He jerked open the collar of his shirt and exposed his muscular throat. There was not a sign of swelling about it. The loggers lifted a mighty cheer, and Mark Beaucoup, baffled, beaten, completely outwitted, could only swear:

“She’s don’ swell—by gar!—she’s don’ swell!”

Paul Bunyan could not restrain a windy sigh of relief. The trees bent before the blast and dust clouds rolled through the ranks of loggers. Now was the moment to complete the victory.

“Get to your bunkhouses!” Paul Bunyan roared.

Shanty Boy was carried on the shoulders of yelling admirers to Bunkhouse 1. Mark Beaucoup and the bunkhouse cranks did not venture to follow them until the lights had gone out. Then, humbled and quiet, they sneaked into their bunks.

As a result of his troubles Paul Bunyan came near to abandoning logging operations in the Smiling River Country. But one night he got an idea, an idea so simple and sound that he was astonished at not thinking of it before. He put it into practice at once, and when the loggers awoke the next morning they saw wooded hills at the very door of the camp. Paul Bunyan had simply thrown a cable around each hill, and the blue ox, who could pull anything that had a top on it, had snaked every one into camp. So the logging then went on easily until the new summer had melted the ice and snow and Lake Michigan was filled with water once more, and had new fish in it.

Shanty Boy’s triumph was complete. Not only did he have great honors from Paul Bunyan, but his mates now revered as well as admired him. His ventures from truth had held off revolt from the bunkhouses. He had convinced the loggers of the truth of the grand old story of Jonah and the whale. And he had made them all fear swelled necks as the result of lying. This last effect persists to this day, for everywhere loggers are still known as the most truthful of men.

THE KINGDOM OF KANSAS

No region of Real America, save Kansas, boasted of its weather in Paul Bunyan’s time. In the heyday of the mighty logger the climates and seasons were not systematized; they came and went and behaved without rule or reason. There were many years with two winters, and sometimes all four seasons would come and go in one month. The wind would frequently blow straight up and then straight down. Sometimes it would simply stand still and blow in one place. In its most prankish moods it would blow all ways at once. The weather was indeed powerful strange in those days and it got itself talked about. And nowhere were its ways more evil than in Utah.

When Paul Bunyan moved his camp to the state of Utah for the purpose of logging off its forests of stonewood trees he was not careless of the climate; he merely failed to suspect its treachery. Besides, other troubles beset him. The gritty texture of the stonewood timber dulled the edge of an ax bit in two strokes.
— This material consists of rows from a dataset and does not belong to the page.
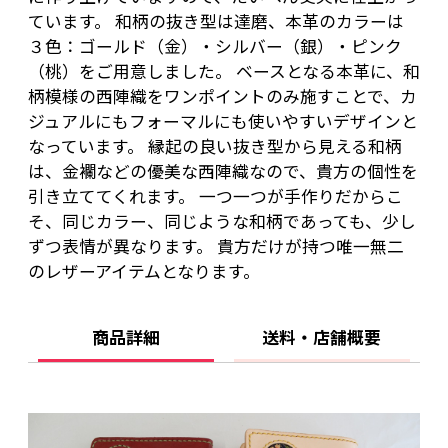
ています。 和柄の抜き型は達磨、本革のカラーは
３色：ゴールド（金）・シルバー（銀）・ピンク
（桃）をご用意しました。 ベースとなる本革に、和
柄模様の西陣織をワンポイントのみ施すことで、カ
ジュアルにもフォーマルにも使いやすいデザインと
なっています。 縁起の良い抜き型から見える和柄
は、金襴などの優美な西陣織なので、貴方の個性を
引き立ててくれます。 一つ一つが手作りだからこ
そ、同じカラー、同じような和柄であっても、少し
ずつ表情が異なります。 貴方だけが持つ唯一無二
のレザーアイテムとなります。
商品詳細
送料・店舗概要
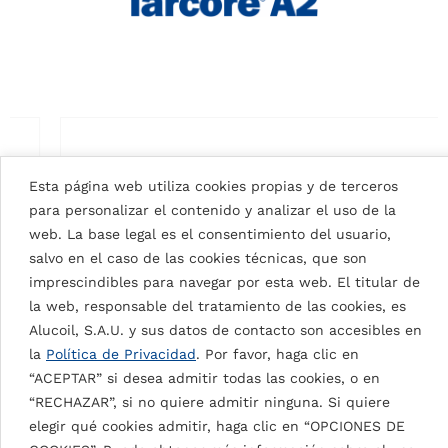
Esta página web utiliza cookies propias y de terceros
para personalizar el contenido y analizar el uso de la
web. La base legal es el consentimiento del usuario,
salvo en el caso de las cookies técnicas, que son
imprescindibles para navegar por esta web. El titular de
la web, responsable del tratamiento de las cookies, es
Alucoil, S.A.U. y sus datos de contacto son accesibles en
la
Política de Privacidad
. Por favor, haga clic en
“ACEPTAR” si desea admitir todas las cookies, o en
SIGNAL WHITE 9003
“RECHAZAR”, si no quiere admitir ninguna. Si quiere
elegir qué cookies admitir, haga clic en “OPCIONES DE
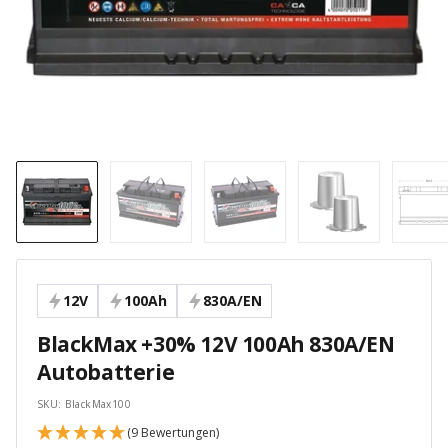
12V
100Ah
830A/EN
BlackMax +30% 12V 100Ah 830A/EN
Autobatterie
SKU:
BlackMax100
(9 Bewertungen)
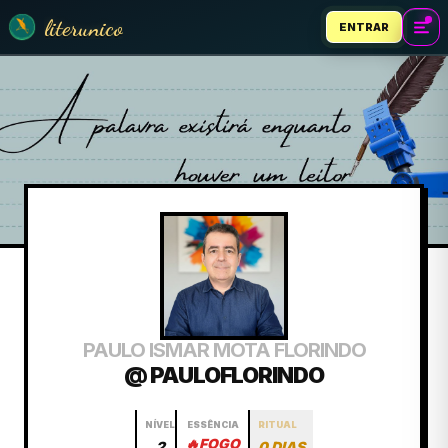
literunico
ENTRAR
PAULO ISMAR MOTA FLORINDO
@ PAULOFLORINDO
NÍVEL
ESSÊNCIA
RITUAL
🔥
FOGO
2
0 DIAS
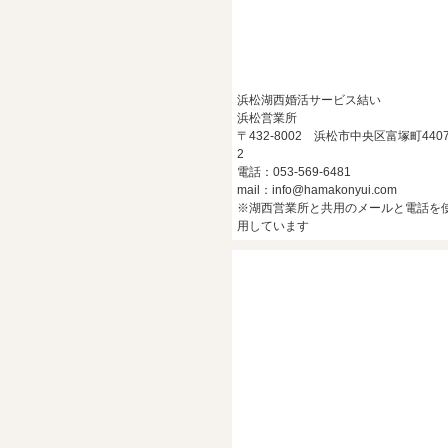
浜松湖西婚活サービス結い
浜松営業所
〒432-8002 浜松市中央区富塚町4407
2
電話：053-569-6481
mail：info@hamakonyui.com
※湖西営業所と共用のメールと電話を
用しています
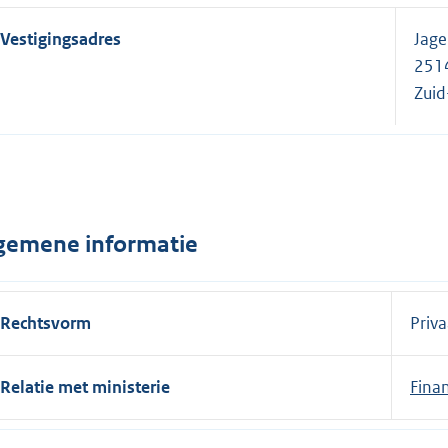
Vestigingsadres
Jage
251
Zuid
gemene informatie
Rechtsvorm
Priva
Relatie met ministerie
Fina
At the end of their twelve-hour day in the woods the loggers had to sharpen axes for seven hours. They were always fagged out. Then there was only one small river near the forests, and Babe, the blue ox, who had got hayfever again since coming West, drank it dry every fifteen minutes. The loggers thirsted, and they were bedeviled by sand in their blankets and in the beans, for every time Babe sneezed he raised a dust storm that rolled its clouds through the cookhouse and the bunkhouses and covered the great plain and the hills around the camp. A spirit of dark and evil melancholy settled on the loggers.